Cuando Liang Xiaole vio que la madre de Hongyuan había respondido, rápidamente canceló la conexión espiritual y se hizo a un lado para escuchar su conversación.

"Ay, es cierto lo que dicen: 'la oscuridad está bajo la luz'. Todos los mayores aquí lo saben. Pregunté por ti, y luego se lo conté a mi hermano mayor."

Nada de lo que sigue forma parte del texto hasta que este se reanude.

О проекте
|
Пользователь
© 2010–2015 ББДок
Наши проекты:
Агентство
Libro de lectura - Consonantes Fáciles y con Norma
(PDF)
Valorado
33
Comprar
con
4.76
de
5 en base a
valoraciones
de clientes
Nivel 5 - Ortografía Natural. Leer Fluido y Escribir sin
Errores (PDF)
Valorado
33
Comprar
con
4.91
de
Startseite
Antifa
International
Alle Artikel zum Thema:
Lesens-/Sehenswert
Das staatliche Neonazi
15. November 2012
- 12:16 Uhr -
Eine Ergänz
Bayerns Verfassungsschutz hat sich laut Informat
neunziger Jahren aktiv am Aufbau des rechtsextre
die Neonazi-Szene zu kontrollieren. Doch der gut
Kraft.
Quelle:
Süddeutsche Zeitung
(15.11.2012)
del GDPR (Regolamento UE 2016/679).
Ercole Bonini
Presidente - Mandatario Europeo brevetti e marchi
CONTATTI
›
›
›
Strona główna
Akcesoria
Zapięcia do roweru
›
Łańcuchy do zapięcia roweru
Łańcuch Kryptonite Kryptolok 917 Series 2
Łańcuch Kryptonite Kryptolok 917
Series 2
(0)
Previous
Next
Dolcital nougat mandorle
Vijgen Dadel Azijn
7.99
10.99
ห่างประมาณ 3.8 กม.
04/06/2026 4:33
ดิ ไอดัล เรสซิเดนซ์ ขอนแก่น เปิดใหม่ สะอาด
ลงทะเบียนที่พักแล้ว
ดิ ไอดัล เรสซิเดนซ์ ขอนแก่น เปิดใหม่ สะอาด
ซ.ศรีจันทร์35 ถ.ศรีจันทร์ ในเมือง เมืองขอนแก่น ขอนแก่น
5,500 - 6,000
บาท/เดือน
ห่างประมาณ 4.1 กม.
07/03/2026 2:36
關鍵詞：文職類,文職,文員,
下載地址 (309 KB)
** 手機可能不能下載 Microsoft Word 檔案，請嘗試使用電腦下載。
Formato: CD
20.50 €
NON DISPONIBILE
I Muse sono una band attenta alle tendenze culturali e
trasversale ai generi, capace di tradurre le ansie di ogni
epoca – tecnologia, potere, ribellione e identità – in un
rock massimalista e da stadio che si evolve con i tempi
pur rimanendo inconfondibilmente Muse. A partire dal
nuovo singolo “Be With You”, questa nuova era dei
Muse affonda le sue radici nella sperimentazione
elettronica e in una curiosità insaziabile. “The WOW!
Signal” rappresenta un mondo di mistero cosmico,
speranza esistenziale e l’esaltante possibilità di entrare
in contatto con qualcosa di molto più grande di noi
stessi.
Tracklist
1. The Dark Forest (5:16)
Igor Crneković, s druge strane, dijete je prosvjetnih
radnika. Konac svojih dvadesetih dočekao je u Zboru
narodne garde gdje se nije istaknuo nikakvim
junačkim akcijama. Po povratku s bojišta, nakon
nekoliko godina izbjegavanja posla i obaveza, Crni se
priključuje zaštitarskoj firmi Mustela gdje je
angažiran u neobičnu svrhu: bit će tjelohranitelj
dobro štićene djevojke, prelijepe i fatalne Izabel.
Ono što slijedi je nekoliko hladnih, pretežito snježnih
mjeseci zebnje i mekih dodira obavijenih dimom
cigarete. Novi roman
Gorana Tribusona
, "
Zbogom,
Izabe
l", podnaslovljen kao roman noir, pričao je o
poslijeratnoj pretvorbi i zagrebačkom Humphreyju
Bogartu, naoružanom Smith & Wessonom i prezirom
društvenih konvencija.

"Oye, he estado dando muchas vueltas. ¡Cuéntame qué pasó, se está volviendo muy aburrido!" La madre de Hongyuan se mostró interesada.

"¿Su casa no está lejos del pueblo de Yangbaita?"

"No está lejos, a solo cuatro o cinco millas de distancia."

¿Has oído hablar de la historia del ministro Bai?

"No suelo visitar las casas de la gente. Nunca había oído hablar de eso."

"Oye, tu casa, que está más cerca, no es tan buena como la mía, que está más lejos."